Poco después del amanecer en la Cañada Honda de nuestro querido monte Valonsadero, empezó el festejo de la Comprilla. Los Jurados acompañados de Secretarios, Cuatros y demás colaboradores, nos reunimos en la cuadrilla para recoger el moscatel bien fresquito, las pastas y un riquísimo almuerzo.

Llegamos al monte sobre las 8:00 de la mañana y ya habían encerrado en los corrales 6 de los 12 novillos. No nos lo podíamos creer!!! Cuando el encierro terminó, tomamos unas cañas en los chiringuitos y nos reunimos todos para almorzar. Comimos tortillas, gazpacho, chorizo, un extraordinario lomo de mis tíos Pablo y Almudena y unos cangrejos de mi madre que quitaban el sentido.

Con las pilas cargadas, un grupo de amigos fueron a la pradera del merendero de autoridades a montar las mesas para la merienda de nuestra cuadrilla. El tío Abel llevaba los bolsillos llenos de cuñas para calzar las mesas. Cuando vimos las fotos que nos mandaron… las mesas estaban delineadas, perfectas. Tras un breve descanso para comer nos fuimos a la Plaza Mayor, punto de encuentro con el resto de Jurados. Parte de la cuadrilla se quedó adornando el autobús y preparando la merienda para el traslado al monte. Alrededor de las 5:00 de la tarde Jurados y autoridades municipales iniciamos un alegre desfile, coreando todos, la preciosa canción de La Compra magistralmente interpretada por la Banda de Música. Gracias chic@s!!!!

El paseo terminó en la calle Sagunto donde nos esperaban los autobuses que nos llevaron a Valonsadero. El autobús de la Cuadrilla de San Esteban estaba precioso!!! decorado con unos manojitos de rosas atados con unas preciosas cintas. Blas, tus  rosas son divinas, gracias por tus preciosos ramos. Me contaron que hasta nuestros sobrinos: Adriana, Emma, Hugo y Candela y los demás peques de la cuadrilla que por allí estaban ayudaron en la decoración. Se ve tanto cariño en todo lo que hacéis…

Otro momento que recordaré fue el encuentro con nuestra gente de la cuadrilla. Al llegar a la puerta de la Dehesa, allí estaban todos esperándonos para mostrarnos su cariño. He de confesar… que se me escapó una lagrimita.

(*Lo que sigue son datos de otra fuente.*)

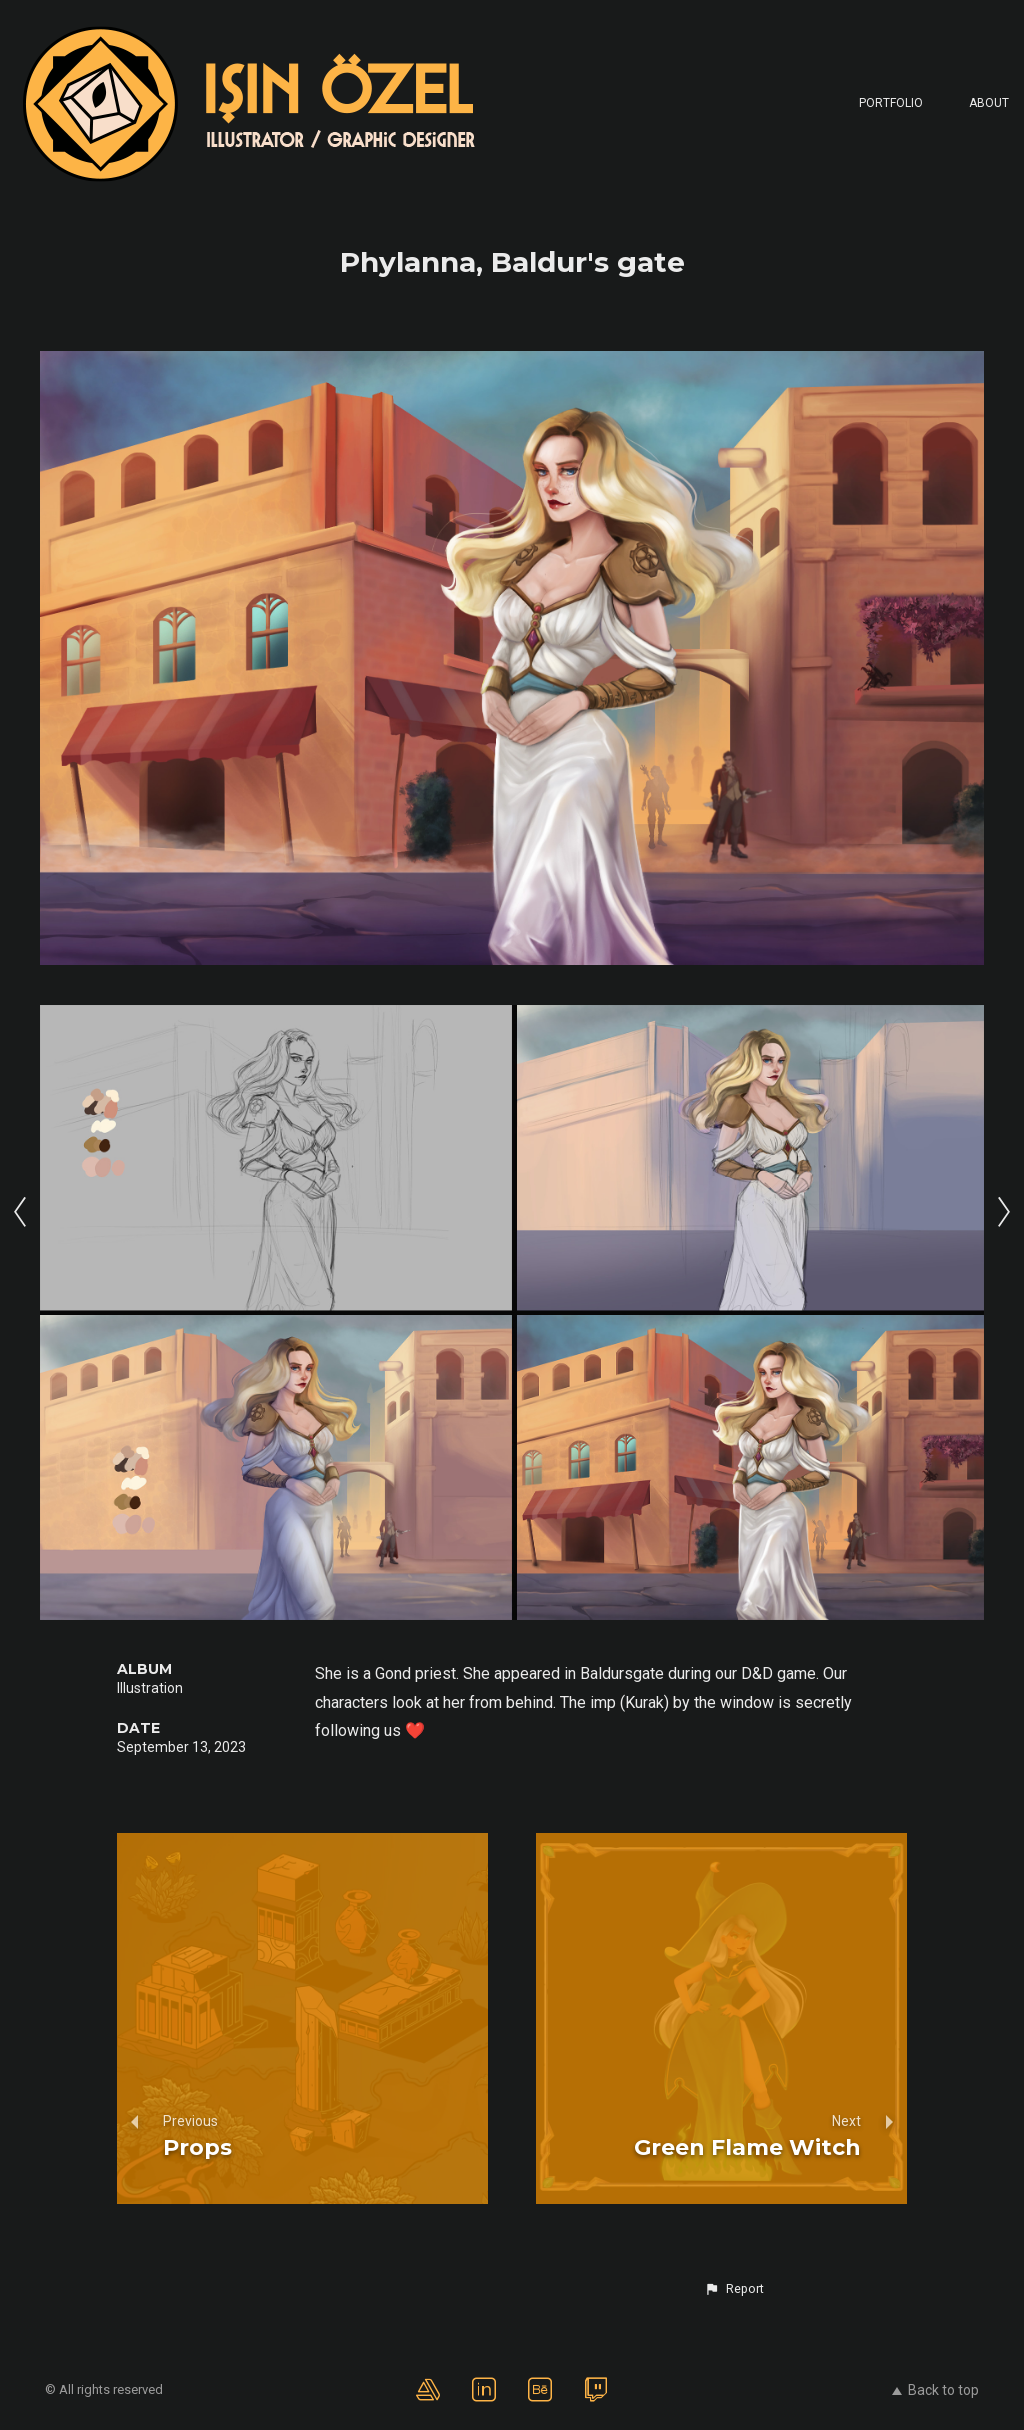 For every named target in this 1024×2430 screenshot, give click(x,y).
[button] (734, 2289)
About (989, 103)
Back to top (935, 2390)
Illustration (150, 1688)
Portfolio (891, 103) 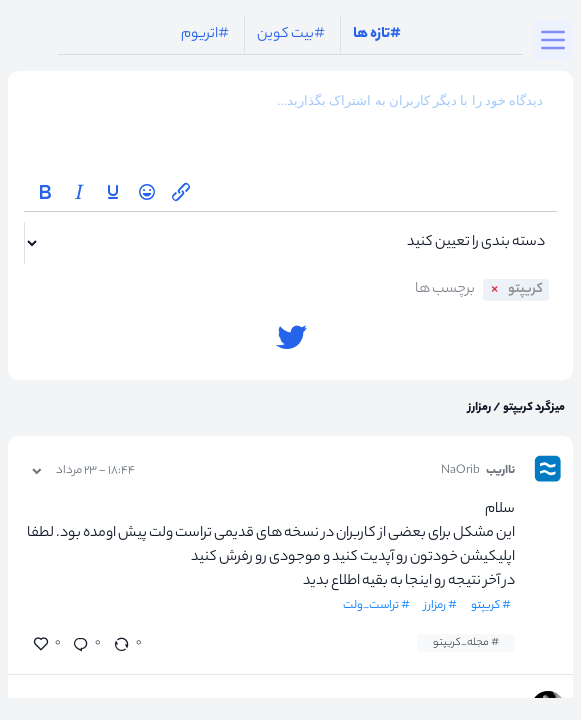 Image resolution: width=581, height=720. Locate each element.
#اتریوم (205, 35)
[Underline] (113, 192)
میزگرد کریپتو (533, 408)
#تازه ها (377, 35)
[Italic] (79, 192)
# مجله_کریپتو (466, 643)
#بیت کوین (291, 35)
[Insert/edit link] (181, 192)
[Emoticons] (147, 192)
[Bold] (45, 192) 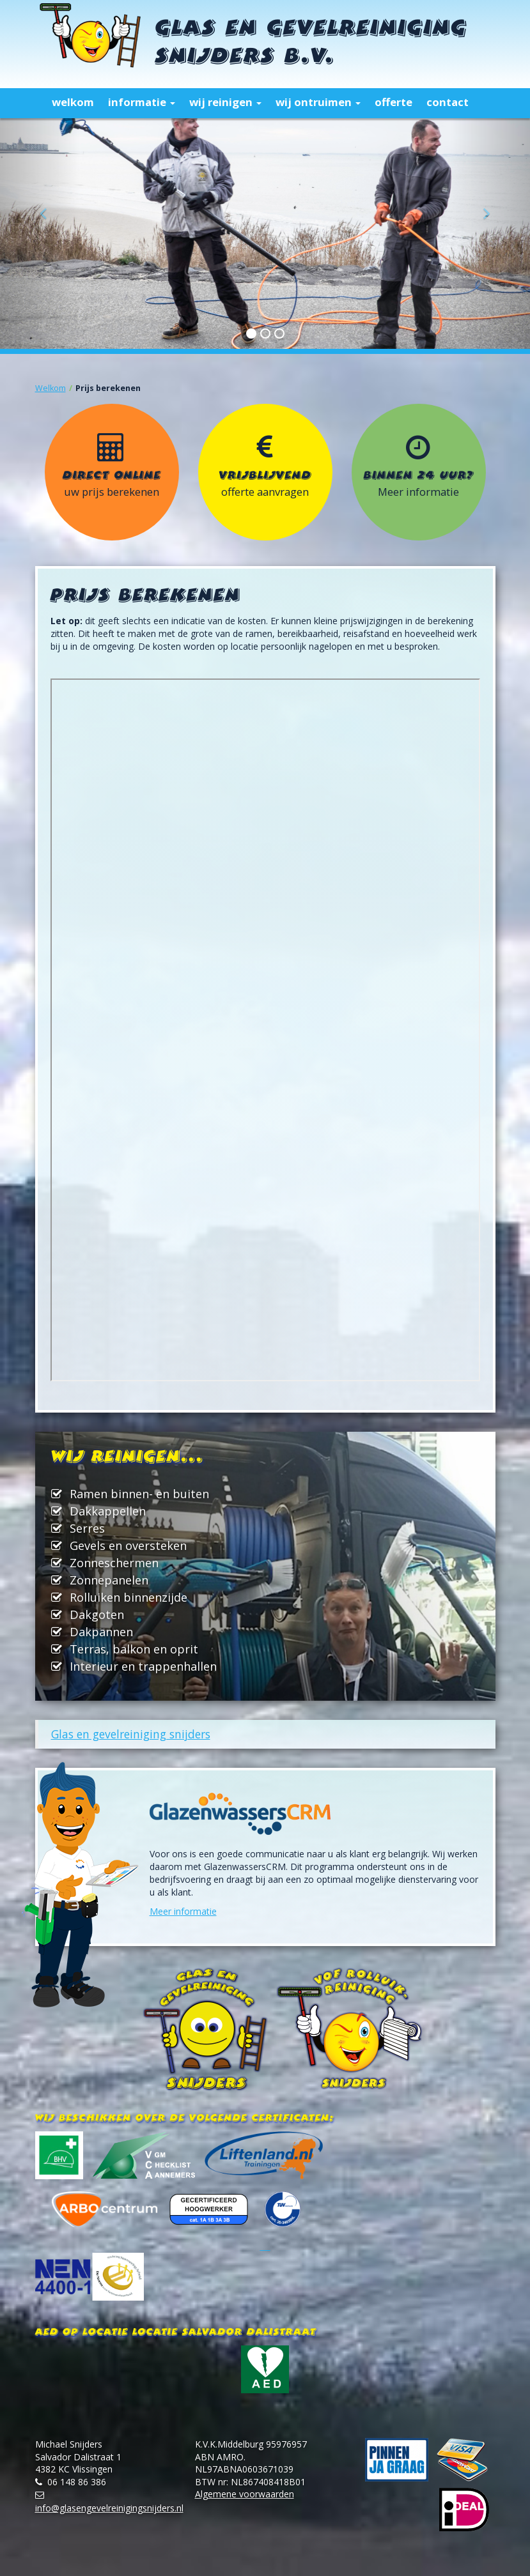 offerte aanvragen (265, 491)
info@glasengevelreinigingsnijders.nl (109, 2508)
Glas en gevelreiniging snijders (130, 1734)
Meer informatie (183, 1911)
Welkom (50, 388)
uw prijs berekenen (111, 491)
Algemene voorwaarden (244, 2494) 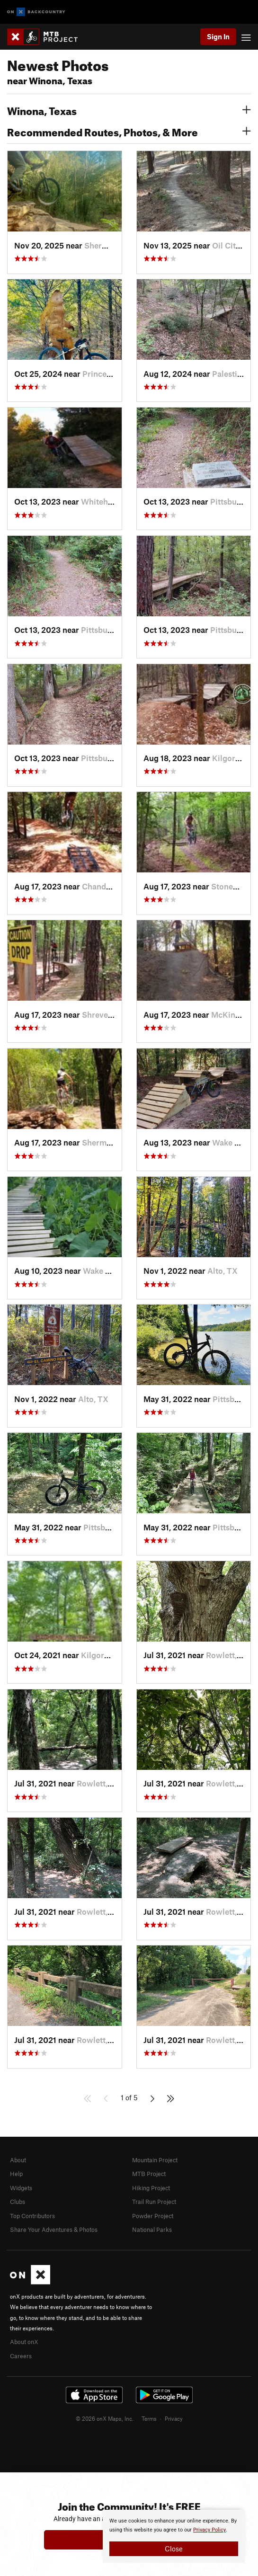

El trayecto al monte muy tranquilo, apenas un par de coches en la carretera, ya estaban todos los sorianos allí. Qué lejos quedan las largas caravanas de coches para llegar al monte… Llegamos a Valonsadero y paramos en la meseta del cruce de arriba, Jurados y Secretarios nos fuimos a los corrales para disfrutar de la suelta de los novillos, uno a uno para disfrute de todos. Algunos colaboradores se cobijaron en alguna roca, otros en los chiringuitos y el resto, a la pradera del merendero a poner las mesas.

Terminada la suelta de los novillos nos dirigimos a la pradera del merendero de autoridades. Todas las cuadrillas tenían las mesas preparadas para iniciar una merienda sin fin. La mesa de la cuadrilla de San Esteban estaba preciosa, vestida con un mantel color vino y un camino de mesa negro, colores de nuestro logo. La vajilla, aunque de plástico, era preciosa. El centro de flores naturales que nos hizo Elisa era muy bonito, a juego con los manteles, además las macetitas de Pili por toda la mesa llenándola de color, los centritos de cebolla y cherrys que hizo Paca… que os voy a decir, una maravilla. Qué bonito estaba todo… Además, Merce Lobera, Paca, Pili, Alfredo, Belén, Marta, Cristina, Laura, Mamen, Ana, María, Puri, Almudena, Irene… poniendo la merienda pendientes de que todo estuviera a punto y de que no faltara de nada. Efectivamente… preparamos merienda sin fin. Estaba todo riquísimo. Gracias a todos por vuestro trabajo pero sobre todo por el cariño y la ilusión que ponéis en todo.

Terminada la merienda, nos reunimos todas las cuadrillas frente a la escalinata del merendero y bailamos al son de las sanjuaneras interpretadas por la Banda. El sol cayó y regresamos a Soria.

Este año y a petición de los Jurados, desfilamos  con nuestras Cuadrillas y no con las autoridades como años anteriores. Tras el desfile de las 12 cuadrillas, de nuevo bailamos nuestras sanjuaneras en la Plaza Mayor en compañía la Banda.

El baile terminó y con él, La Compra 2018.